Extracted information:
= = = = =

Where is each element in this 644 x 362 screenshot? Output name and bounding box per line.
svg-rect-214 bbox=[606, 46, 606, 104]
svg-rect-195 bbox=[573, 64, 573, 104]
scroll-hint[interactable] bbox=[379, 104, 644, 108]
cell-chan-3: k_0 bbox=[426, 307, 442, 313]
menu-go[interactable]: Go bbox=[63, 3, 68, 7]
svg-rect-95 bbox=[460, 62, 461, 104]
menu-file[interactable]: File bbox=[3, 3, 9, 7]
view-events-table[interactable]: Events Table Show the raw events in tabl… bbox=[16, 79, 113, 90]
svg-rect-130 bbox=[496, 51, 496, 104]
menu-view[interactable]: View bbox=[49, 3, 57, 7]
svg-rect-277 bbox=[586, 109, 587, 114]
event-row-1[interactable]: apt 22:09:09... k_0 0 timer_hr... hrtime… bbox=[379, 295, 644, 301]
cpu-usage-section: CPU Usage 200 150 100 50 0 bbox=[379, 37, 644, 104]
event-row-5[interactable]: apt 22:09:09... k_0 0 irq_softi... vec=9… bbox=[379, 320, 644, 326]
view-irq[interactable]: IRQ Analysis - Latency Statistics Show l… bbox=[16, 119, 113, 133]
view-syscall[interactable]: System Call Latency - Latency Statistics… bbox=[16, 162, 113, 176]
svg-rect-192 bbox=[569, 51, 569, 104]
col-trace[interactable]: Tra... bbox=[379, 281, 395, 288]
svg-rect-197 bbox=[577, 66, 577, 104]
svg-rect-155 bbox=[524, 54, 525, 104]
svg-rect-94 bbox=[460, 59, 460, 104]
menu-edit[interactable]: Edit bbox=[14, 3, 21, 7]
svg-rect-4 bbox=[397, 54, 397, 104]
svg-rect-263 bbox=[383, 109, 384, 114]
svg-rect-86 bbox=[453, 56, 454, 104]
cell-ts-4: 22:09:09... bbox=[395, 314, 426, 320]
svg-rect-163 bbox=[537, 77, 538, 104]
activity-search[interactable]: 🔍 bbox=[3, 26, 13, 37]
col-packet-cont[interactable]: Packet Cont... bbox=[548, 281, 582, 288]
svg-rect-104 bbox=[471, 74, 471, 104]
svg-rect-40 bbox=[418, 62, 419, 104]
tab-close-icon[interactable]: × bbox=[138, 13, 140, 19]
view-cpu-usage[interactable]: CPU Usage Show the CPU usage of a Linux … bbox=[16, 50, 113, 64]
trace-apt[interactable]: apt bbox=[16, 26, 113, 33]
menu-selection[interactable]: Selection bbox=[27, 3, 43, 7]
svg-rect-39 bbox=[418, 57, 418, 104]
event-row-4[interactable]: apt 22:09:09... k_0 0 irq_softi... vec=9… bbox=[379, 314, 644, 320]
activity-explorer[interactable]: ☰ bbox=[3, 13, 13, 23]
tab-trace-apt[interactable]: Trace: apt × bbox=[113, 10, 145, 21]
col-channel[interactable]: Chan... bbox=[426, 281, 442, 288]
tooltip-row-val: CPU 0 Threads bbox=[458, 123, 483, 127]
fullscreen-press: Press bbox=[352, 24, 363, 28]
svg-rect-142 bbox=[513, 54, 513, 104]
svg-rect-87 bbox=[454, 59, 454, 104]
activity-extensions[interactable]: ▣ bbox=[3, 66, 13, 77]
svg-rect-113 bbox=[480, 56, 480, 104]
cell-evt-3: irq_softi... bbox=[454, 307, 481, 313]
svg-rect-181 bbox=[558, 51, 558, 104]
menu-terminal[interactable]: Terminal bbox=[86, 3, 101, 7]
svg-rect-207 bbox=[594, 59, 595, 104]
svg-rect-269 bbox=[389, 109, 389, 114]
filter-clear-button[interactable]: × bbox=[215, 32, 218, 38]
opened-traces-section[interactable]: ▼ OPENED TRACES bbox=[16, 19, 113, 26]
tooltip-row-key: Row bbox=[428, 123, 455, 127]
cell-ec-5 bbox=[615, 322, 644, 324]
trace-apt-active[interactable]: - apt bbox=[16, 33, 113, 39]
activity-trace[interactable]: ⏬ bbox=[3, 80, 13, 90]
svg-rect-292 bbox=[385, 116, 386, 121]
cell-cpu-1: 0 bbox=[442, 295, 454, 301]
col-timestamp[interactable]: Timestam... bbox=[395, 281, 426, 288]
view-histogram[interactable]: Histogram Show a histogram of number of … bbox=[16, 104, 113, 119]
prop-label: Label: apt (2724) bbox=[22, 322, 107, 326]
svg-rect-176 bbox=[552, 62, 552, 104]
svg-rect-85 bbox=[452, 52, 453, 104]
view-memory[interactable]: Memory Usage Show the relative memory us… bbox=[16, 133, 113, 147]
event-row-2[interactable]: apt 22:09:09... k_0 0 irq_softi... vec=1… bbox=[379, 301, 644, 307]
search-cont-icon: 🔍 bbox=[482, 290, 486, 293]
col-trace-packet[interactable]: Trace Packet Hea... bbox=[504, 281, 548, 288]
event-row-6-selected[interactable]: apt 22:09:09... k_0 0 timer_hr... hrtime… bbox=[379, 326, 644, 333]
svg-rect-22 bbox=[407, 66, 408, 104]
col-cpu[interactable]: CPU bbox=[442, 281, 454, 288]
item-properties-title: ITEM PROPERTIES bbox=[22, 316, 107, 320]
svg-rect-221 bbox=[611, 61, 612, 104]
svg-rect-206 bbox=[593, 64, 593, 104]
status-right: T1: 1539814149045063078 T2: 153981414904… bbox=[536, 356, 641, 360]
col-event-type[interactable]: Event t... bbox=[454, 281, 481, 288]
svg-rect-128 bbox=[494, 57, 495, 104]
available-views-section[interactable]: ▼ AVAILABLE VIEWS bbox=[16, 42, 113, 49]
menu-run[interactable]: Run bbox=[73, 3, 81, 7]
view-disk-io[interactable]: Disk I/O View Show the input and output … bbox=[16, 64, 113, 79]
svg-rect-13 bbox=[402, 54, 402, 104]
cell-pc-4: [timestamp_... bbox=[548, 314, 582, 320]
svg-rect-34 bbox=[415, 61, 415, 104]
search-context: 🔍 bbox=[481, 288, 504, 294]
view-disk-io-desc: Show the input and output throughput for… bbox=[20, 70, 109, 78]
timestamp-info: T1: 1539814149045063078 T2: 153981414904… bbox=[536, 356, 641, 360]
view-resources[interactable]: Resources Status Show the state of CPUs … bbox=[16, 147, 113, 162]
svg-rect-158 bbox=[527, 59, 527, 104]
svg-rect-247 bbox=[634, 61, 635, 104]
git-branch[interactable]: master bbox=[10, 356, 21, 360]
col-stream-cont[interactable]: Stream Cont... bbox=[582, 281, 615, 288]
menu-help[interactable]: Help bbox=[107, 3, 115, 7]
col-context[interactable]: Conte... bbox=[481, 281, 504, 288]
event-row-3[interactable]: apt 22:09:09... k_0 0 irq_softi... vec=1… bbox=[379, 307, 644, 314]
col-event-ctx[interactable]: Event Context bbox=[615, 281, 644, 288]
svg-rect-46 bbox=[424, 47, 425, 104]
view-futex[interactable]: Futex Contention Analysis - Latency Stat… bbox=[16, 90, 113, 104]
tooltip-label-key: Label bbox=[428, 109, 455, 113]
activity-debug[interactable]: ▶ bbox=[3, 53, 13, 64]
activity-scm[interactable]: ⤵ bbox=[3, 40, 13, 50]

= = = = =

Directions for this task: Each line of the data is to be written out again exactly.

Reply:
Where is each element in this 644 x 362 screenshot? Output name and bounding box per line.
svg-rect-214 bbox=[606, 46, 606, 104]
svg-rect-195 bbox=[573, 64, 573, 104]
scroll-hint[interactable] bbox=[379, 104, 644, 108]
cell-chan-3: k_0 bbox=[426, 307, 442, 313]
menu-go[interactable]: Go bbox=[63, 3, 68, 7]
svg-rect-95 bbox=[460, 62, 461, 104]
menu-file[interactable]: File bbox=[3, 3, 9, 7]
view-events-table[interactable]: Events Table Show the raw events in tabl… bbox=[16, 79, 113, 90]
svg-rect-130 bbox=[496, 51, 496, 104]
menu-view[interactable]: View bbox=[49, 3, 57, 7]
svg-rect-277 bbox=[586, 109, 587, 114]
event-row-1[interactable]: apt 22:09:09... k_0 0 timer_hr... hrtime… bbox=[379, 295, 644, 301]
cpu-usage-section: CPU Usage 200 150 100 50 0 bbox=[379, 37, 644, 104]
event-row-5[interactable]: apt 22:09:09... k_0 0 irq_softi... vec=9… bbox=[379, 320, 644, 326]
view-irq[interactable]: IRQ Analysis - Latency Statistics Show l… bbox=[16, 119, 113, 133]
view-syscall[interactable]: System Call Latency - Latency Statistics… bbox=[16, 162, 113, 176]
svg-rect-192 bbox=[569, 51, 569, 104]
col-trace[interactable]: Tra... bbox=[379, 281, 395, 288]
svg-rect-197 bbox=[577, 66, 577, 104]
svg-rect-155 bbox=[524, 54, 525, 104]
svg-rect-94 bbox=[460, 59, 460, 104]
menu-edit[interactable]: Edit bbox=[14, 3, 21, 7]
svg-rect-4 bbox=[397, 54, 397, 104]
svg-rect-263 bbox=[383, 109, 384, 114]
svg-rect-86 bbox=[453, 56, 454, 104]
cell-ts-4: 22:09:09... bbox=[395, 314, 426, 320]
svg-rect-163 bbox=[537, 77, 538, 104]
activity-search[interactable]: 🔍 bbox=[3, 26, 13, 37]
col-packet-cont[interactable]: Packet Cont... bbox=[548, 281, 582, 288]
svg-rect-104 bbox=[471, 74, 471, 104]
svg-rect-40 bbox=[418, 62, 419, 104]
tab-close-icon[interactable]: × bbox=[138, 13, 140, 19]
view-cpu-usage[interactable]: CPU Usage Show the CPU usage of a Linux … bbox=[16, 50, 113, 64]
trace-apt[interactable]: apt bbox=[16, 26, 113, 33]
menu-selection[interactable]: Selection bbox=[27, 3, 43, 7]
svg-rect-39 bbox=[418, 57, 418, 104]
event-row-4[interactable]: apt 22:09:09... k_0 0 irq_softi... vec=9… bbox=[379, 314, 644, 320]
activity-explorer[interactable]: ☰ bbox=[3, 13, 13, 23]
tab-trace-apt[interactable]: Trace: apt × bbox=[113, 10, 145, 21]
col-channel[interactable]: Chan... bbox=[426, 281, 442, 288]
tooltip-row-val: CPU 0 Threads bbox=[458, 123, 483, 127]
fullscreen-press: Press bbox=[352, 24, 363, 28]
svg-rect-142 bbox=[513, 54, 513, 104]
svg-rect-87 bbox=[454, 59, 454, 104]
activity-extensions[interactable]: ▣ bbox=[3, 66, 13, 77]
svg-rect-113 bbox=[480, 56, 480, 104]
cell-evt-3: irq_softi... bbox=[454, 307, 481, 313]
svg-rect-181 bbox=[558, 51, 558, 104]
menu-terminal[interactable]: Terminal bbox=[86, 3, 101, 7]
svg-rect-207 bbox=[594, 59, 595, 104]
svg-rect-269 bbox=[389, 109, 389, 114]
filter-clear-button[interactable]: × bbox=[215, 32, 218, 38]
opened-traces-section[interactable]: ▼ OPENED TRACES bbox=[16, 19, 113, 26]
tooltip-row-key: Row bbox=[428, 123, 455, 127]
cell-ec-5 bbox=[615, 322, 644, 324]
trace-apt-active[interactable]: - apt bbox=[16, 33, 113, 39]
activity-trace[interactable]: ⏬ bbox=[3, 80, 13, 90]
svg-rect-292 bbox=[385, 116, 386, 121]
cell-cpu-1: 0 bbox=[442, 295, 454, 301]
col-timestamp[interactable]: Timestam... bbox=[395, 281, 426, 288]
view-histogram[interactable]: Histogram Show a histogram of number of … bbox=[16, 104, 113, 119]
prop-label: Label: apt (2724) bbox=[22, 322, 107, 326]
svg-rect-176 bbox=[552, 62, 552, 104]
svg-rect-85 bbox=[452, 52, 453, 104]
view-memory[interactable]: Memory Usage Show the relative memory us… bbox=[16, 133, 113, 147]
event-row-2[interactable]: apt 22:09:09... k_0 0 irq_softi... vec=1… bbox=[379, 301, 644, 307]
search-cont-icon: 🔍 bbox=[482, 290, 486, 293]
col-trace-packet[interactable]: Trace Packet Hea... bbox=[504, 281, 548, 288]
event-row-6-selected[interactable]: apt 22:09:09... k_0 0 timer_hr... hrtime… bbox=[379, 326, 644, 333]
svg-rect-22 bbox=[407, 66, 408, 104]
col-cpu[interactable]: CPU bbox=[442, 281, 454, 288]
item-properties-title: ITEM PROPERTIES bbox=[22, 316, 107, 320]
svg-rect-221 bbox=[611, 61, 612, 104]
svg-rect-206 bbox=[593, 64, 593, 104]
status-right: T1: 1539814149045063078 T2: 153981414904… bbox=[536, 356, 641, 360]
col-event-type[interactable]: Event t... bbox=[454, 281, 481, 288]
svg-rect-128 bbox=[494, 57, 495, 104]
available-views-section[interactable]: ▼ AVAILABLE VIEWS bbox=[16, 42, 113, 49]
menu-run[interactable]: Run bbox=[73, 3, 81, 7]
view-disk-io[interactable]: Disk I/O View Show the input and output … bbox=[16, 64, 113, 79]
svg-rect-13 bbox=[402, 54, 402, 104]
cell-pc-4: [timestamp_... bbox=[548, 314, 582, 320]
svg-rect-34 bbox=[415, 61, 415, 104]
search-context: 🔍 bbox=[481, 288, 504, 294]
view-disk-io-desc: Show the input and output throughput for… bbox=[20, 70, 109, 78]
timestamp-info: T1: 1539814149045063078 T2: 153981414904… bbox=[536, 356, 641, 360]
view-resources[interactable]: Resources Status Show the state of CPUs … bbox=[16, 147, 113, 162]
svg-rect-158 bbox=[527, 59, 527, 104]
svg-rect-247 bbox=[634, 61, 635, 104]
git-branch[interactable]: master bbox=[10, 356, 21, 360]
col-stream-cont[interactable]: Stream Cont... bbox=[582, 281, 615, 288]
menu-help[interactable]: Help bbox=[107, 3, 115, 7]
col-context[interactable]: Conte... bbox=[481, 281, 504, 288]
event-row-3[interactable]: apt 22:09:09... k_0 0 irq_softi... vec=1… bbox=[379, 307, 644, 314]
col-event-ctx[interactable]: Event Context bbox=[615, 281, 644, 288]
svg-rect-46 bbox=[424, 47, 425, 104]
view-futex[interactable]: Futex Contention Analysis - Latency Stat… bbox=[16, 90, 113, 104]
tooltip-label-key: Label bbox=[428, 109, 455, 113]
activity-debug[interactable]: ▶ bbox=[3, 53, 13, 64]
activity-scm[interactable]: ⤵ bbox=[3, 40, 13, 50]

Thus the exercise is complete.